**Activity**
Give the number of lines in the entries below that hold "Hrnek", with no accompanying words.

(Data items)
%%

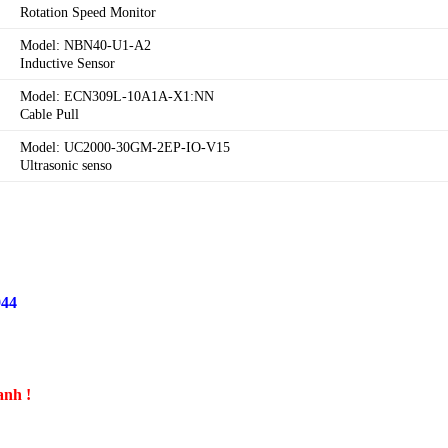
Rotation Speed Monitor
Model: NBN40-U1-A2
Inductive Sensor
Model: ECN309L-10A1A-X1:NN
Cable Pull
Model: UC2000-30GM-2EP-IO-V15
Ultrasonic senso
944
anh !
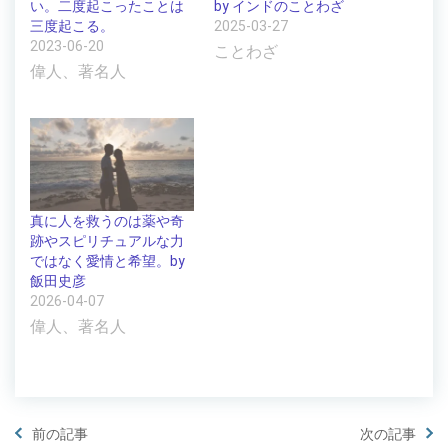
い。二度起こったことは
by インドのことわざ
三度起こる。
2025-03-27
2023-06-20
ことわざ
偉人、著名人
真に人を救うのは薬や奇
跡やスピリチュアルな力
ではなく愛情と希望。by
飯田史彦
2026-04-07
偉人、著名人
前の記事
次の記事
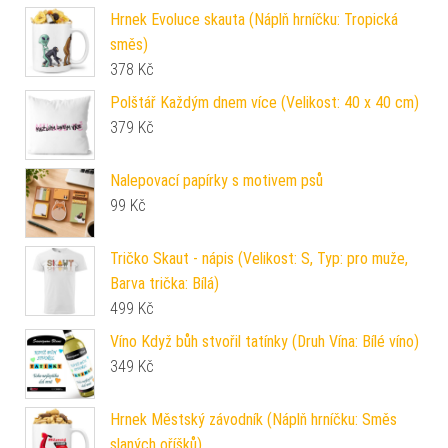
Hrnek Evoluce skauta (Náplň hrníčku: Tropická
směs)
378
Kč
Polštář Každým dnem více (Velikost: 40 x 40 cm)
379
Kč
Nalepovací papírky s motivem psů
99
Kč
Tričko Skaut - nápis (Velikost: S, Typ: pro muže,
Barva trička: Bílá)
499
Kč
Víno Když bůh stvořil tatínky (Druh Vína: Bílé víno)
349
Kč
Hrnek Městský závodník (Náplň hrníčku: Směs
slaných oříšků)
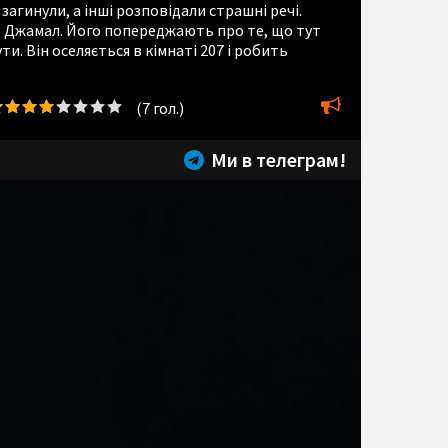
загинули, а інші розповідали страшні речі.
т Джамал. Його попереджають про те, що тут
ути. Він оселяється в кімнаті 207 і робить
(
7
гол.)
Ми в телеграм!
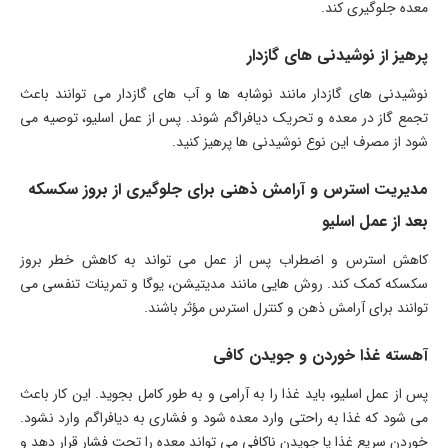
معده جلوگیری کند.
پرهیز از نوشیدنی های گازدار
نوشیدنی های گازدار مانند نوشابه ها و آب های گازدار می توانند باعث
تجمع گاز در معده و تحریک دیافراگم شوند. پس از عمل اسلیو، توصیه می
شود از مصرف این نوع نوشیدنی ها پرهیز کنید.
مدیریت استرس و آرامش ذهنی برای جلوگیری از بروز سکسکه
بعد از عمل اسلیو
کاهش استرس و اضطراب پس از عمل می تواند به کاهش خطر بروز
سکسکه کمک کند. روش هایی مانند مدیتیشن، یوگا و تمرینات تنفسی می
توانند برای آرامش ذهن و کنترل استرس مؤثر باشند.
آهسته غذا خوردن و جویدن کافی
پس از عمل اسلیو، باید غذا را به آرامی و به طور کامل بجوید. این کار باعث
می شود که غذا به راحتی وارد معده شود و فشاری به دیافراگم وارد نشود.
خوردن سریع غذا یا جویدن ناکافی می تواند معده را تحت فشار قرار دهد و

%%

**Exercise result**
2